Di sebuah hutan belantara ada seorang yang ingin menguji penghuni yang ada di dalamnya yang terdiri dari beberapa binatang penghuni hutan. Tanpa berfikir panjang orang tersebut bermaksud menguji kemampuan seluruh penghuni hutan demi mendapatkan binatang terbaik se-hutan belantara. Tahu apa yang diujikan orang tersebut ?? Memanjat pohon.
Alhasil monyet mendapatkan nilai yang paling tinggi diantara peserta lainnya, mengapa monyet mendapatkan nilai tertinggi ? ya, karena dalam hal memanjat pohon monyetlah ahlinya…

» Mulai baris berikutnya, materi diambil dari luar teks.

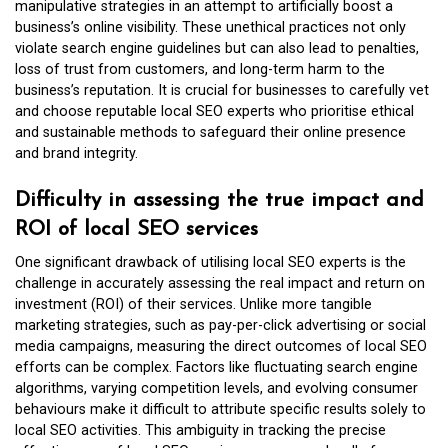
manipulative strategies in an attempt to artificially boost a
business’s online visibility. These unethical practices not only
violate search engine guidelines but can also lead to penalties,
loss of trust from customers, and long-term harm to the
business’s reputation. It is crucial for businesses to carefully vet
and choose reputable local SEO experts who prioritise ethical
and sustainable methods to safeguard their online presence
and brand integrity.
Difficulty in assessing the true impact and
ROI of local SEO services
One significant drawback of utilising local SEO experts is the
challenge in accurately assessing the real impact and return on
investment (ROI) of their services. Unlike more tangible
marketing strategies, such as pay-per-click advertising or social
media campaigns, measuring the direct outcomes of local SEO
efforts can be complex. Factors like fluctuating search engine
algorithms, varying competition levels, and evolving consumer
behaviours make it difficult to attribute specific results solely to
local SEO activities. This ambiguity in tracking the precise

Bagi sebagian binatang yang lain memanjat bukan hanya diluar keahliannya, bahkan di luar bidangnya. mari kita mengambil salah satu contoh yaitu ikan yang hidupnya di dalam air,bagaimana bisa memanjangankan memanjat, keluar dari air dan bisa bertahan 10 menit rasanya butuh perjuangan dan hasil akhirnya sudah pasti mati, berarti ikan mendapatkan nilai yang terendah atau dengan kata lain ikan  tidak lulus.

Kita harus menyadari setiap anak dilahirkan dari orang tua yang secara genetika membawa sifat pewarisan berbeda, tumbuh di lingkungan yang berbeda, di asuh dengan pola yang berbeda, makan makanan dengan kandungan gizi yang berbeda.
Setiap anak unik……
Setiap anak memiliki kemampuan menguasai materi yang berbeda dengan temannya…tidak semua bisa bermain basket, berlari dengan cepat, membaca tumpukan buku, menulis cerpen berlembar-lembar atau dapat berhitung dengan cepat. Masing masing memiliki kecenderungan bakat yang berbeda.
Jadi tak adil rasanya menyuruh anak didik kita menguasai sepenuhnya semua mata pelajaran yang diberikan.. tugas kita hanya mendorong dan mendampinginya menemukan potensi terbesar dalam hidupnya.
Intinya adalah sebagai guru mari kita kenali dimana kelebihan anak didik kita, disanalah titik dimana kita kembangkan menjadi sebuah karya yang luar biasa.